[Your task]: Identify all lines in the data containing the string "afirmou". Copy them out.

Page-level text extractions:
########

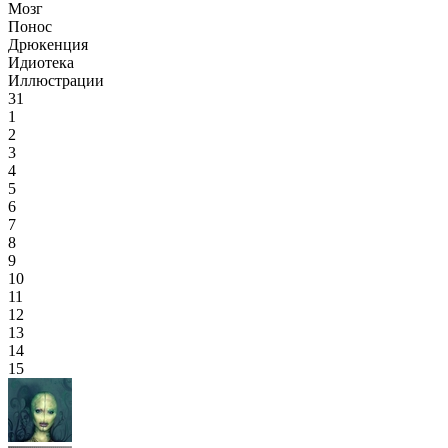
Мозг
Понос
Дрюкенция
Идиотека
Иллюстрации
31
1
2
3
4
5
6
7
8
9
10
11
12
13
14
15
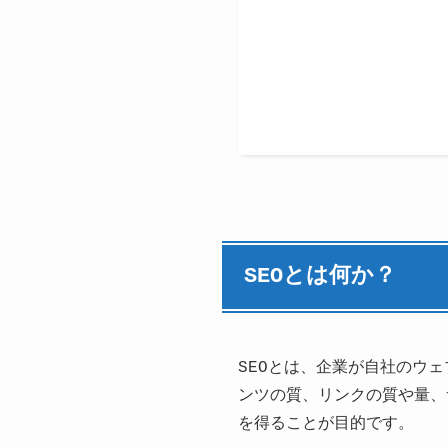
SEOとは何か？
SEOとは、企業が自社のウ
ンツの質、リンクの質や量、
を得ることが目的です。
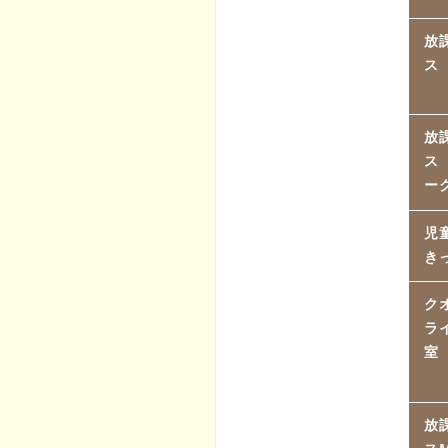
放
ス
放
ス
ー
児
き
ク
ラ
室
放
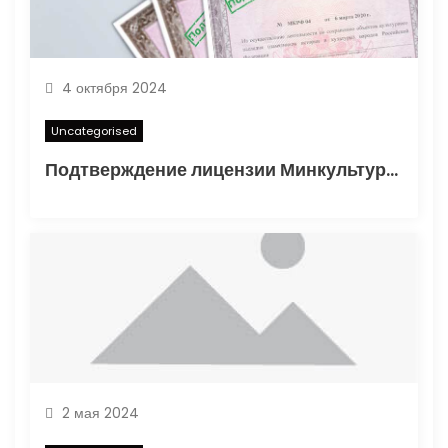
я
м
4 октября 2024
Uncategorised
Подтверждение лицензии Минкультуры: Важные аспекты и процесс получения
2 мая 2024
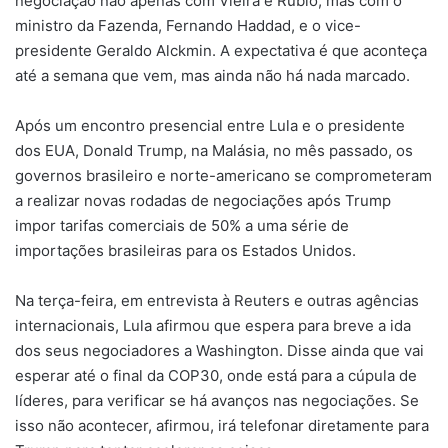
negociação não apenas com Vieira e Rubio, mas com o
ministro da Fazenda, Fernando Haddad, e o vice-
presidente Geraldo Alckmin. A expectativa é que aconteça
até a semana que vem, mas ainda não há nada marcado.
Após um encontro presencial entre Lula e o presidente
dos EUA, Donald Trump, na Malásia, no mês passado, os
governos brasileiro e norte-americano se comprometeram
a realizar novas rodadas de negociações após Trump
impor tarifas comerciais de 50% a uma série de
importações brasileiras para os Estados Unidos.
Na terça-feira, em entrevista à Reuters e outras agências
internacionais, Lula afirmou que espera para breve a ida
dos seus negociadores a Washington. Disse ainda que vai
esperar até o final da COP30, onde está para a cúpula de
líderes, para verificar se há avanços nas negociações. Se
isso não acontecer, afirmou, irá telefonar diretamente para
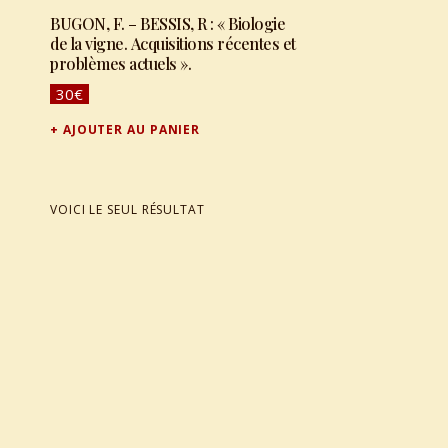
BUGON, F. – BESSIS, R : « Biologie
de la vigne. Acquisitions récentes et
problèmes actuels ».
30
€
AJOUTER AU PANIER
VOICI LE SEUL RÉSULTAT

########

[Exercise response]:
internacionais, Lula afirmou que espera para breve a ida
isso não acontecer, afirmou, irá telefonar diretamente para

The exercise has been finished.